Colouring pigments in deep shades of paint should perform the same functions.

If one considers that TiO₂ costs about 8-10 times more than most extenders then it is easy to establish a link between paint quality and cost.

TiO₂ is very effective at creating opacity due to its fine particle size and high refractive index.

Bastion Paint paints contain high amounts of TiO₂ in the White and Pastel Bases.

Calcium Carbonate (CaCO₃)
This is an extender that is widely used. The best origin of calcium carbonate is marble deposits that are mined and crushed into a fine powder. Chalk and limestone deposits are other sources of calcium carbonate.

Generally the finer the powder particles the better the quality. Particle size is measured in micrometers. Finer particles contribute more to smoothness and hiding power than coarse particles although there are a number of reasons why some coarser particles are also required in paint.

Bastion Paint uses only calcium carbonate from a marble source and only grades of calcium carbonate with an average particle size of 0.8, 2 and 5 micrometers.

Smooth matt, Silk and higher sheen paints require fine extenders while cheaper rough and textured paints can use coarser extenders.

Incidentally any advert claiming that Marble is included for strength or stretch is very far fetched and aims only to lure people through their ignorance.

Clay (hydrous aluminium, phyllosilicate)
Clays are extenders that are less white than calcium carbonate. Clays are sometimes used as a cheap way of getting smoothness and developing a degree of sheen. Clays are a broad and often confusing family of chemicals. There are 4 main classes of clay of which Kaolin is probably the best know in the paint industry.

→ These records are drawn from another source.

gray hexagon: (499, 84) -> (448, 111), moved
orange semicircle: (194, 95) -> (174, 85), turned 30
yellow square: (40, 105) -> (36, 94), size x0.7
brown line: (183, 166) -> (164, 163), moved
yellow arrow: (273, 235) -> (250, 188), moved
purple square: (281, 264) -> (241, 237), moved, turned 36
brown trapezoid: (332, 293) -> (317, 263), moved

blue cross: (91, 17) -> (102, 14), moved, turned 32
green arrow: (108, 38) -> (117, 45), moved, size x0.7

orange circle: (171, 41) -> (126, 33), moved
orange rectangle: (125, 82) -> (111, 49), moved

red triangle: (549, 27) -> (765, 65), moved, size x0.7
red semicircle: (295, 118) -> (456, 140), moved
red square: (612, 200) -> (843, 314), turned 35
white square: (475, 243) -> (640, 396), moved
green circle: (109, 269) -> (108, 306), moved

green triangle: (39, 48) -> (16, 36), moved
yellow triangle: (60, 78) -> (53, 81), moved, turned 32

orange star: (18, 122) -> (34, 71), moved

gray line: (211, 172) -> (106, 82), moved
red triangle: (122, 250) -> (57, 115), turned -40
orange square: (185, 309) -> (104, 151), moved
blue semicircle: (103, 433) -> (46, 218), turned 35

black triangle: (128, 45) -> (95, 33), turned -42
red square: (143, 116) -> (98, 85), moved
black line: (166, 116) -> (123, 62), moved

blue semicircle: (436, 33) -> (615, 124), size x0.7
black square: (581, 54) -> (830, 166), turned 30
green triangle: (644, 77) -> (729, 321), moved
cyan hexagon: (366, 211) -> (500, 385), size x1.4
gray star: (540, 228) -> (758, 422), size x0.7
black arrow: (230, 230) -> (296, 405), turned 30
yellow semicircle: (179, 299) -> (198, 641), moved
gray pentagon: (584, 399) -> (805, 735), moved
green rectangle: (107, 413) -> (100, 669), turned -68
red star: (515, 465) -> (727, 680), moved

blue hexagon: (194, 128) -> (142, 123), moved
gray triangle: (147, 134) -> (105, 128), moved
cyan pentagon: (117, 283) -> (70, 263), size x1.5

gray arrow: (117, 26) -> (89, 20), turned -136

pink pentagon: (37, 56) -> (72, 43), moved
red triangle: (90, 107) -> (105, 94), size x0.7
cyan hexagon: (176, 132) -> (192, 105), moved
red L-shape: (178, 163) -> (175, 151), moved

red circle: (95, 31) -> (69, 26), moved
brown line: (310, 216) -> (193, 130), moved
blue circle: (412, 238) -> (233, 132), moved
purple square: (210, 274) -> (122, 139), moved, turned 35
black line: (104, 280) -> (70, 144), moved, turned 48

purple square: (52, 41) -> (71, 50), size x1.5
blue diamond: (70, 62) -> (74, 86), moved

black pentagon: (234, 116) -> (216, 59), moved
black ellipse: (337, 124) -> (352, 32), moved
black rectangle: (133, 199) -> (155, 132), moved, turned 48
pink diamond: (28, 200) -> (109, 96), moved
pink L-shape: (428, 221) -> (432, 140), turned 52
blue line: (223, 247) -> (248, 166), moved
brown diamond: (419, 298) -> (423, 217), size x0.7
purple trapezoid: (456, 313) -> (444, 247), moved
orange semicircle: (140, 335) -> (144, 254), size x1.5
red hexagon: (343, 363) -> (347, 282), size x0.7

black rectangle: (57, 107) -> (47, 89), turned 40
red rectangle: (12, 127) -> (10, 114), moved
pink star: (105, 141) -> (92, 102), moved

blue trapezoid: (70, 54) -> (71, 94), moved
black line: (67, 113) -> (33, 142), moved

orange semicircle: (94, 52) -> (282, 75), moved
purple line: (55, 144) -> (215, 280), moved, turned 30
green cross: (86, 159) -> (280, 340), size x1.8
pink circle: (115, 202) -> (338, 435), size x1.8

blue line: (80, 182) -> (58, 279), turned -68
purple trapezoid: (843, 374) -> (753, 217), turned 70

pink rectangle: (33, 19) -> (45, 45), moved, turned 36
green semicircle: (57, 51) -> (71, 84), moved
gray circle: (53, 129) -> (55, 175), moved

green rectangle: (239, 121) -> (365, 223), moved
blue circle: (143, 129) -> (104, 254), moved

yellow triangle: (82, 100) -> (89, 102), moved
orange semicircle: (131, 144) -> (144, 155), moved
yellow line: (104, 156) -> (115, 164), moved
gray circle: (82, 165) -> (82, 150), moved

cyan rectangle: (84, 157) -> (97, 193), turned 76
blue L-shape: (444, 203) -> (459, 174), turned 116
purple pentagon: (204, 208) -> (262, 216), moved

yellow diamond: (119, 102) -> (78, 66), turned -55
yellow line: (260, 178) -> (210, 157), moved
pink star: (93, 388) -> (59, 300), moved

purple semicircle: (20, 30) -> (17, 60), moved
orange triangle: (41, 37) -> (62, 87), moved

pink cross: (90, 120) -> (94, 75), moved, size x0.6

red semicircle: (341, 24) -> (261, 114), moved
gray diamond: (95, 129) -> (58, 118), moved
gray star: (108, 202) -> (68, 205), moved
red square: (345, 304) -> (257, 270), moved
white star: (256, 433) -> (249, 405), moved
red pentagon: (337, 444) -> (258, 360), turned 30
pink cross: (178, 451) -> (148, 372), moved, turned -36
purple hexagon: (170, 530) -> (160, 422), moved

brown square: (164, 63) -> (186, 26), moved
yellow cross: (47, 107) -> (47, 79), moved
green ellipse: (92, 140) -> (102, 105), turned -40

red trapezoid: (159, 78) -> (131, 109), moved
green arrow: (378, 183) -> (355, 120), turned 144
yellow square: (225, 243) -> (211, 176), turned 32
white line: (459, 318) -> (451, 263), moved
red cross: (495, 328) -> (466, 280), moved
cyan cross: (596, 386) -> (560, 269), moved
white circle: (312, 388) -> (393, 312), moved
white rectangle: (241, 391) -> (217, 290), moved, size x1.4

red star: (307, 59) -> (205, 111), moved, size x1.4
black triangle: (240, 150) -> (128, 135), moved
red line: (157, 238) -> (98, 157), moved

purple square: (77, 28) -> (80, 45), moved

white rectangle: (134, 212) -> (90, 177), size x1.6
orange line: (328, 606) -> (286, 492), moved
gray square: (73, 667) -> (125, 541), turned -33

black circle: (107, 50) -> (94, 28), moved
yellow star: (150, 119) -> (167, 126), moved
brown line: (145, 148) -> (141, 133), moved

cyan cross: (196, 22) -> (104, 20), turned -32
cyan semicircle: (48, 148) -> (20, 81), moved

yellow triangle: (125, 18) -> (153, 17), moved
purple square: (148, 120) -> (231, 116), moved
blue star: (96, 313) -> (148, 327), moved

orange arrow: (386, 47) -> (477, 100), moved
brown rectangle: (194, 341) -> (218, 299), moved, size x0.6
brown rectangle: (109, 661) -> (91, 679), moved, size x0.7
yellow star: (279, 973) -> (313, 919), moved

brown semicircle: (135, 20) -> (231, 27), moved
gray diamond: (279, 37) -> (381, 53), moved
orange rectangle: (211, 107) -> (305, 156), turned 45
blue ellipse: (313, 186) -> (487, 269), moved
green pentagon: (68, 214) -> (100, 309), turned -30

Clays are often modified to develop certain properties. Driving off structural water and volatile materials at high temperature are common processes. A useful paint extender is calcined anhydrous aluminium silicate. The calcining process induces "air voids" in the crystals thus improving the light scattering characteristics.

Pyrophillite is an aluminium silicate hydroxide.

Clays are inorganic but some have organic groups attached which completely change their nature.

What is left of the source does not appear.